「いい石」をつくる石工たち

本サイトにおける「いい石」とは、日本の石を素材として、日本の石工さんが心を込めてつくった石製品のことです。

石工:齋木三男(齋木七郎石材本家、群馬県中之条町)


石工と彫刻家の二刀流

「家業の石屋としての仕事をしながら、 いろいろな出会いのなかで彫刻の仕事をいただいています。足で稼いでいる感じで、石屋さんの枠を取り払うために頑張っていますが、いつも『できます』といってから悩んでいます(笑)」

 齋木さんは地元の高校を卒業後、新潟県の彫刻家(故・加藤亮氏、石彪石彫工房代表)のもとで5年間修業を積み、現在に至っています。伝統的な手彫りでの石彫を基本に、石仏から彫刻、モニュメントまで制作する石材業界の二刀流です。

石仏の数々(工場にて)

群馬県中之条町「SHIN湯治ホテル〈LULUDルルド〉」に置かれている齋木さんの作品(一部)


活動は多岐にわたる

 何を彫るにしても段取り八分で、かたちを理解して、ちゃんと準備ができれば、勝手に体が動いていきます。かたちがわからないと、石を眺めているだけになってしまいますね」

 群馬県石材商組合創立50周年記念事業(2014年)では、県のマスコット「ぐんまちゃん」の石像も制作。彫刻家として国内外のさまざまな展覧会や芸術祭に作品を出品し、地元の群馬県中之条町において隔年で開催されている国際現代芸術祭の中之条ビエンナーレでは、2015年と2021年に実行委員長を務め、その活動は多岐にわたっています。

タイ・チェンマイ交流展(2016年)にて

石の食器

群馬県中之条町のマスコットキャラクター「なかのん」&「かなっこ」(新潟県産千草石)


石造物の修復も率先して行なう

 石造物の修復も率先して行ない、「40歳のときから、1ヵ寺につき1体、 廃仏毀釈などで破壊された石仏を無償で修復するプロジェクトを行なっています」と齋木さん。「石屋として食べているのだから、 自分ができる慈善活動として」と、 その理由を付け加えます。

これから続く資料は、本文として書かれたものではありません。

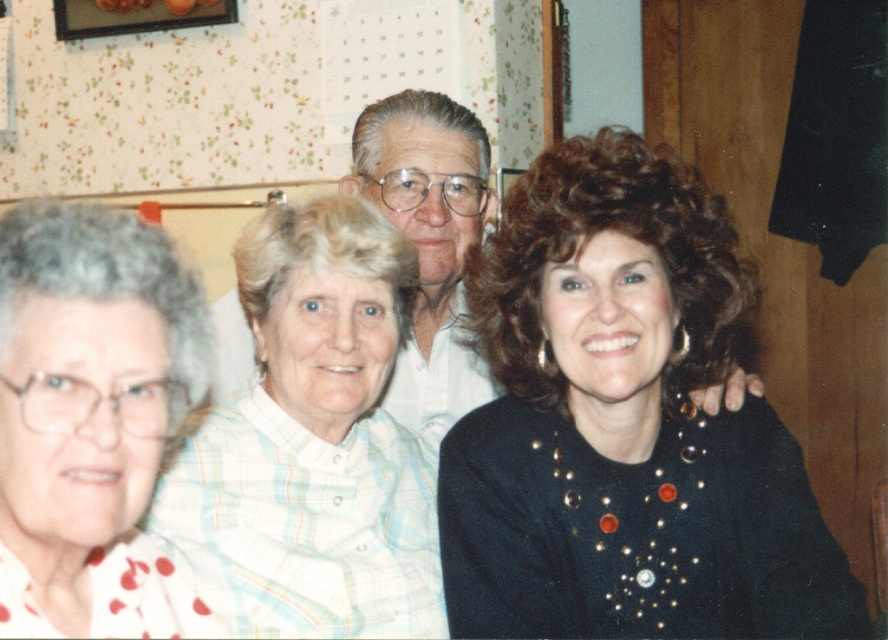 Is black sequined dress at center smaller than white dotted shirt at left?

Actually, black sequined dress at center might be larger than white dotted shirt at left.

Is black sequined dress at center to the left of white dotted shirt at left from the viewer's perspective?

Incorrect, black sequined dress at center is not on the left side of white dotted shirt at left.

In order to click on black sequined dress at center in this screenshot , I will do `click(624, 426)`.

Does white plaid shirt at center have a greater width compared to white dotted shirt at left?

Yes, white plaid shirt at center is wider than white dotted shirt at left.

Where is `white plaid shirt at center`? white plaid shirt at center is located at coordinates (312, 444).

I want to click on white plaid shirt at center, so click(x=312, y=444).

Describe the element at coordinates (312, 444) in the screenshot. I see `white plaid shirt at center` at that location.

Is point (224, 588) closer to viewer compared to point (462, 160)?

Yes, it is.

This screenshot has width=888, height=640. What are the coordinates of `white plaid shirt at center` in the screenshot? It's located at (312, 444).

 2005年には、中之条町のシンボル的な存在である、霊山の「嵩山(たけやま)に祀られた約300年前の観音群およそ100体を、約2年間かけて修復しました。地元紙でも「平成の大修復」として大きく報道され話題になりました。

「県内で知り合ったご住職、修復に興味のあるようなご住職に対して、プロジェクトの趣旨を話しています。その流れで新たな仕事をいただくこともあります。また、ご住職同士の情報交換により、別のご住職を紹介していただく場合もあります。石造物を新しくするだけではなく、石屋として修復できる技術があることをお伝えする必要があると思っています」

 最近では、江戸時代につくられた奪衣婆の石像を有償で修復しました。住職から「顔と首だけでずっと気になっていた。 体をつくってくれ」と相談があり、齋木さんは体をイメージして修復。この奪衣婆の修復は、同寺にある観音様を無償で修復した際に依頼された仕事でしたが、 40歳から現在に至るまで、 無償で直した石仏は20体ほどで、それぞれ感謝されています。

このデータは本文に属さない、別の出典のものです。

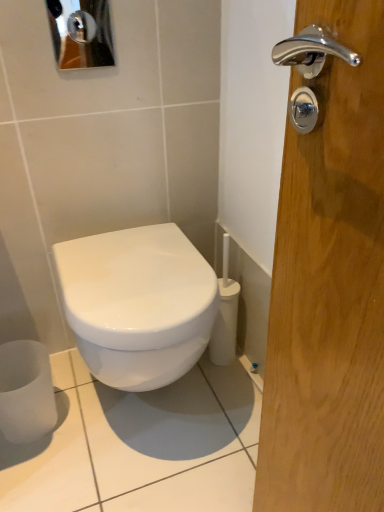 Question: Is metallic reflective mirror at upper left wider than white glossy toilet at center?

Choices:
 (A) yes
 (B) no

Answer: (B)

Question: Are metallic reflective mirror at upper left and white glossy toilet at center beside each other?

Choices:
 (A) yes
 (B) no

Answer: (B)

Question: From the image's perspective, would you say metallic reflective mirror at upper left is positioned over white glossy toilet at center?

Choices:
 (A) no
 (B) yes

Answer: (B)

Question: Does metallic reflective mirror at upper left have a lesser height compared to white glossy toilet at center?

Choices:
 (A) yes
 (B) no

Answer: (A)

Question: From a real-world perspective, does metallic reflective mirror at upper left stand above white glossy toilet at center?

Choices:
 (A) yes
 (B) no

Answer: (A)

Question: Is white glossy toilet at center taller or shorter than metallic reflective mirror at upper left?

Choices:
 (A) short
 (B) tall

Answer: (B)

Question: Considering their positions, is white glossy toilet at center located in front of or behind metallic reflective mirror at upper left?

Choices:
 (A) behind
 (B) front

Answer: (B)

Question: Is point (114, 289) closer or farther from the camera than point (91, 33)?

Choices:
 (A) closer
 (B) farther

Answer: (A)

Question: From a real-world perspective, is white glossy toilet at center above or below metallic reflective mirror at upper left?

Choices:
 (A) above
 (B) below

Answer: (B)

Question: Looking at their shapes, would you say satin white toilet paper at lower left is wider or thinner than white glossy toilet at center?

Choices:
 (A) thin
 (B) wide

Answer: (A)

Question: From a real-world perspective, is satin white toilet paper at lower left positioned above or below white glossy toilet at center?

Choices:
 (A) below
 (B) above

Answer: (A)

Question: Considering the positions of satin white toilet paper at lower left and white glossy toilet at center in the image, is satin white toilet paper at lower left taller or shorter than white glossy toilet at center?

Choices:
 (A) short
 (B) tall

Answer: (A)

Question: Does point (19, 370) appear closer or farther from the camera than point (56, 246)?

Choices:
 (A) closer
 (B) farther

Answer: (B)

Question: Is point (125, 358) closer or farther from the camera than point (44, 411)?

Choices:
 (A) farther
 (B) closer

Answer: (B)

Question: Do you think white glossy toilet at center is within satin white toilet paper at lower left, or outside of it?

Choices:
 (A) outside
 (B) inside

Answer: (A)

江戸時代につくられた奪衣婆の石像を修復。顔と首だけが残っており、体の部分は想像して修復した(群馬県みなかみ町・曹洞宗嶽林寺)

自分で動かないと何事も始まらない

「家業とのバランスを踏まえながら、彫刻でやっていければ一番いいですね。手仕事がしっかりと続けていけるように、無駄かと思うようなことをしていかないとダメだと思っています。出会いもそうですが、自分で動かないと何事も始まらないと思っています」

 齋木さんは名前のとおり三男(さんなん)で、長男である利一さんと一緒に家業を守ってきました。次男は県内の別会社で働いていますが、 石仏師として「齋木松雲(本名・日出次)」の名前で活躍しています。現在は甥の一男さん(兄・利一さんの長男)も一緒に仕事をしています。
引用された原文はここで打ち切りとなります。